I saw one on Monday while at TTRA’s Marketing Outlook Forum. As part of Mitch Whitten’s welcome to Fort Worth, the COO for the host DMO shared a commercial spot tied to The Unexpected City campaign.
I was surprised to learn it debuted back in 2023 because I hadn’t heard about it or seen it before. Not because I’m all knowing, but because of how authentic and unique its approach was given the DMO landscape. Leaning into an original 1977 voiceover from actor Jimmy Stewart, the spot provides inspiration that it doesn’t always have to be the same for a DMO spot.
When I leapt from the DMO side to provider/vendor/partner side back in September 2021, I felt very confident in my marketing chops. But I had no idea how much I’d learn simply by shifting my perspective and working with varied agencies, destinations and clients. I loved working at a DMO, but I’m so thankful I made the jump because I’ve deepened my knowledge immensely.
It wasn’t until I was at Adara when I started to more critically question creating hyper-specific boxes for DMO targets to neatly fit into.
I get it. DMOs don’t control the transaction with travelers. Hotels, airlines and attractions do. And because of that, DMOs don’t know exactly who (name, address, loyalty status, etc.) the customer is like the hotel they’re checking into does. That’s generally why DMOs lean so heavily on targeting Leroy Bridges who lives in Seminole, FL (Platinum Bonvoy member) by creating personas that more broadly MIGHT include me, but are built on demographic (geography, HHI, etc.), psychographic (my love for country music and the Purdue Boilermakers) and behavioral data (website activity).
What surprises me is how often marketing strategies prioritize the more generic, less definitive parts of that persona-based strategy with little flexibility.

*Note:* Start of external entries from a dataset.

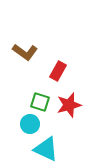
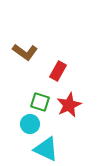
red star: rotated 10 degrees counterclockwise
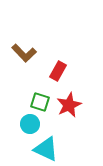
brown L-shape: moved 1 px left, 1 px down; rotated 10 degrees clockwise
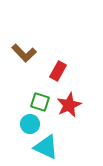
cyan triangle: moved 2 px up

These targeting approaches include an age range (like 35-65), an HHI ($150K+) and specific geographies (East of the Mississippi).
If I could deliver your message to a more relevant traveler based on past purchases or real-time travel search data, why does any of the other matter? Who cares if someone is 34, and not 35?! Or has an HHI of $140K? Or coming from one state away from that imaginary line I’ve created?!
The only reason those attributes matter is when you can’t unlock more valuable data tied to relevant travel searches and purchases.
The power of relying on past purchase data or real-time search data is infinitely more valuable than targeting me because of how old I am or where I live. Yet, those characteristics are driving more marketing than ever for DMOs, but it doesn’t have to be that way.